━━━ Entries supplied ━━━

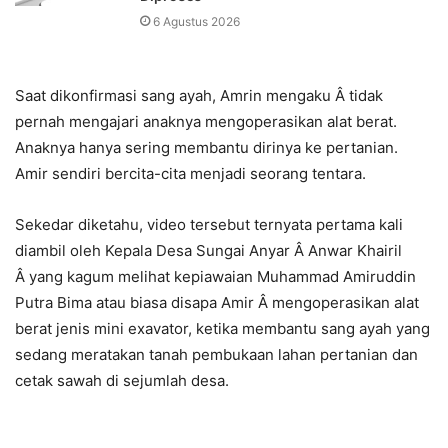
6 Agustus 2026
Saat dikonfirmasi sang ayah, Amrin mengaku Â tidak
pernah mengajari anaknya mengoperasikan alat berat.
Anaknya hanya sering membantu dirinya ke pertanian.
Amir sendiri bercita-cita menjadi seorang tentara.
Sekedar diketahu, video tersebut ternyata pertama kali
diambil oleh Kepala Desa Sungai Anyar Â Anwar Khairil
Â yang kagum melihat kepiawaian Muhammad Amiruddin
Putra Bima atau biasa disapa Amir Â mengoperasikan alat
berat jenis mini exavator, ketika membantu sang ayah yang
sedang meratakan tanah pembukaan lahan pertanian dan
cetak sawah di sejumlah desa.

━━━

**What you are asked to do**
Across the listing above, in how many lines does the string "alat" occur? Give the number only.

**Exercise result**
2